Still, the woman smiles at the end because she is with her loving children and also because, I guess, she is in the garden, where she can “return to nature,” even if it’s just for a moment.

The woman’s name is Georgiana Cavendish (1757-1806), who lived in 18th-century England as the wife of William Cavendish, the fifth Duke of Devonshire. She was from the Spencer family and is said to share many common traits with her family’s famous descendant, Diana Spencer, the so-called “Tragic Princess.” People say that both were stars of the high society and fashion circuits who also gained popularity with the public. But both failed to craft happy marriages, and it is said that their husbands did not love them. So they both actively threw themselves into political and social activities and pursued new loves.

The Duchess tells the story of the dramatic life of Georgiana Cavendish somewhat plainly, avoiding the urge to spice it up and make it more dramatic, as other biographical films do. Accordingly, the movie might be disappointing to audiences that want to see a dynamic and romantic story that stirs the emotions. However, the film does a good job of providing a window into the life of upper-class ladies in 18th-century Britain.

As for me, I was surprised to see that the lives of those ladies were no better than their counterparts in the Joseon Dynasty in 18th-century Korea, which is known for its strict sense of patriarchy. The Duchess of Devonshire was an influential figure not only in the fashion world but also in politics during her time. In the movie, she attracts people with a new hairstyle featuring big feathers and charms them with witty political jokes. Even so, Georgiana doesn’t dare protest too strongly about her husband’s continued affairs with other women. And she battles pressure from her husband and others to quickly give birth to a son, who will be the sixth Duke of Devonshire.

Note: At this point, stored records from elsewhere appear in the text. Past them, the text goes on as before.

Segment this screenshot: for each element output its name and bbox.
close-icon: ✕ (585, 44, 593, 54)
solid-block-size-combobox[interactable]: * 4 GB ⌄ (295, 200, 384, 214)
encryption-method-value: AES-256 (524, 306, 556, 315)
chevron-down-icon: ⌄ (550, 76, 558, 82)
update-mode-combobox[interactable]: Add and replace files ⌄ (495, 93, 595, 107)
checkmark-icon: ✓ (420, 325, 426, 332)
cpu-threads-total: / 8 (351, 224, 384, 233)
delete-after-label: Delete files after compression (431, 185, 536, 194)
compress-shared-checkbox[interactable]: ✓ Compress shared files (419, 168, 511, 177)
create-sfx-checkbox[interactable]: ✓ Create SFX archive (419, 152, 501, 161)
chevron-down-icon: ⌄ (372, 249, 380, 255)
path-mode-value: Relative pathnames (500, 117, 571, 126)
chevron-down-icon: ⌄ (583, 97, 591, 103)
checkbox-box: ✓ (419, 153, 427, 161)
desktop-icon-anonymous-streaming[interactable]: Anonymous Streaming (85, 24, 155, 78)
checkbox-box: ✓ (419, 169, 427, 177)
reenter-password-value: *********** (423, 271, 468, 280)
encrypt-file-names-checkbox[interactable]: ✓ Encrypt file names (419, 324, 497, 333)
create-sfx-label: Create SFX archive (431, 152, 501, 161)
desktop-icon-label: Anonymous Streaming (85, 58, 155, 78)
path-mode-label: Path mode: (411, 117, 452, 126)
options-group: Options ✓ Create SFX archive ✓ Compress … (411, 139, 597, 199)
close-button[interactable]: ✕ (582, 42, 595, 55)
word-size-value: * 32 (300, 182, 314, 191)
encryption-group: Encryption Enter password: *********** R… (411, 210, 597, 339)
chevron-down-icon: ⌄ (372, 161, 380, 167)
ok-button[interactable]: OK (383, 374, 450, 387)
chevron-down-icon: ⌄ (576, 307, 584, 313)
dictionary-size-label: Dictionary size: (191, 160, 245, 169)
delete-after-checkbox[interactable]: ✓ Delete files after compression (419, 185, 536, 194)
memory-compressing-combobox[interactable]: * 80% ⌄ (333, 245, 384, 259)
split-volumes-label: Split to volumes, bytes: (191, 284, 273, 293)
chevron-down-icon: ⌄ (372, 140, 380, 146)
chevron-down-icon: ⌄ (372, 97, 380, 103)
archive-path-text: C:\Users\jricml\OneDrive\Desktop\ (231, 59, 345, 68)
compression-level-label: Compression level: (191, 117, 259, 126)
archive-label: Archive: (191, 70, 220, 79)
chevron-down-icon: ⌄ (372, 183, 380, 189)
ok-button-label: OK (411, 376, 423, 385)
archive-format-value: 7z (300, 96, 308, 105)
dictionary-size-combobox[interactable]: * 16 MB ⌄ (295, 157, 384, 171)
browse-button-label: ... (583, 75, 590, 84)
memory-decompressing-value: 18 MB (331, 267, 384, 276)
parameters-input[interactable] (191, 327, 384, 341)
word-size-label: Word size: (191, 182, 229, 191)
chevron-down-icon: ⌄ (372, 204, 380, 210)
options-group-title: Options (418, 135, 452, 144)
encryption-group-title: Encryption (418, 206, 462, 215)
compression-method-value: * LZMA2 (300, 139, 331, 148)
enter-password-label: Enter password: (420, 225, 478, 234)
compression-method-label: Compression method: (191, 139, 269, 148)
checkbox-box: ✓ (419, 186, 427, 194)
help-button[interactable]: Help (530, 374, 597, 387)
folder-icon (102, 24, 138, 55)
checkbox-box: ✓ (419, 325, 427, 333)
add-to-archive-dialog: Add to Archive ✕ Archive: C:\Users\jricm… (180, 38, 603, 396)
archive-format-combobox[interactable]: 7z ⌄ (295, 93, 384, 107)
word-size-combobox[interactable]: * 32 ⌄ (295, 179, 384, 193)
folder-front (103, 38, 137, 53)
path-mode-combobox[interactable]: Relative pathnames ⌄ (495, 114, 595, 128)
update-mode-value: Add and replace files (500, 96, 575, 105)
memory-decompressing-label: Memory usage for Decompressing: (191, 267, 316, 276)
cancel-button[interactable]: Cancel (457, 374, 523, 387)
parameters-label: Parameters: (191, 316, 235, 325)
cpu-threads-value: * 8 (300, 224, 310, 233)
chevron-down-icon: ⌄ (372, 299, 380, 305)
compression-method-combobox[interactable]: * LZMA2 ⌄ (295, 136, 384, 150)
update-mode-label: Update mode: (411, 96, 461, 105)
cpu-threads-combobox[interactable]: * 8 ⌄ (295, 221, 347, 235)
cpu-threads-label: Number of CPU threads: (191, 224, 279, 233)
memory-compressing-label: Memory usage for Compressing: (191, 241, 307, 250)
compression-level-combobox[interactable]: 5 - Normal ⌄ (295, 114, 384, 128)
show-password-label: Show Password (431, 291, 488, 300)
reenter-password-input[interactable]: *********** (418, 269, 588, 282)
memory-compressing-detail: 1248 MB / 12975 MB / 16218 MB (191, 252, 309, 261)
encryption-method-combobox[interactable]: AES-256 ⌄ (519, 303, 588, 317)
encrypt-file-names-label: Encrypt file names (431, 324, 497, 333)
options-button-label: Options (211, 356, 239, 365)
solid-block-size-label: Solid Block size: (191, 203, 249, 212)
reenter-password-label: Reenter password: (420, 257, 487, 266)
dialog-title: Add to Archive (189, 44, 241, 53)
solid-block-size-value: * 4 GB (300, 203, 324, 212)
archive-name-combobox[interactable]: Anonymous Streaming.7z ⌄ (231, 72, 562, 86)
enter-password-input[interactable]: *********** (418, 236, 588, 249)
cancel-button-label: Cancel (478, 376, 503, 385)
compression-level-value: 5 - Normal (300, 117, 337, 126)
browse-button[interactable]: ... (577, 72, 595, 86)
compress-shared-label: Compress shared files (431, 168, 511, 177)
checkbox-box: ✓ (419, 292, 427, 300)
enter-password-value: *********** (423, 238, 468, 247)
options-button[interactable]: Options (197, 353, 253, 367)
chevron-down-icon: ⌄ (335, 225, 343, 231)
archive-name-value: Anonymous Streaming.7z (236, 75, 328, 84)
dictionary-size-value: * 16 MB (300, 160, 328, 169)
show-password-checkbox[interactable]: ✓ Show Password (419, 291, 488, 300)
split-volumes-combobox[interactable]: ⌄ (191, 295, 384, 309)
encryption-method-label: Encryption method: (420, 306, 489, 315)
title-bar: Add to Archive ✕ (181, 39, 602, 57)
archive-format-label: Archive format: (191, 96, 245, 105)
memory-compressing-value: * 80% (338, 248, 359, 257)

It is the garden where Georgiana goes to escape her stresses in the film, the place where she smiles while watching her young daughters play. In another garden, she fully opens her heart to her lover Charles Grey, who later becomes Britain’s prime minister. She strolls in these gardens wearing a pastel-colored skirt that makes crisp sounds as she walks and a big hat decorated with ribbons and feathers elegantly tilted on her head - just like the lady in “Mr. and Mrs. William Hallett” (1785) by Thomas Gainsborough (1727-1788), a master of portraits and landscapes. There are in fact a few actual portraits of the real Georgiana Cavendish, also done by Gainsborough. But, to me, the image and fashion of Georgiana as played by the British actress Keira Knightley in the movie provide a better representation of Mrs. Hallett.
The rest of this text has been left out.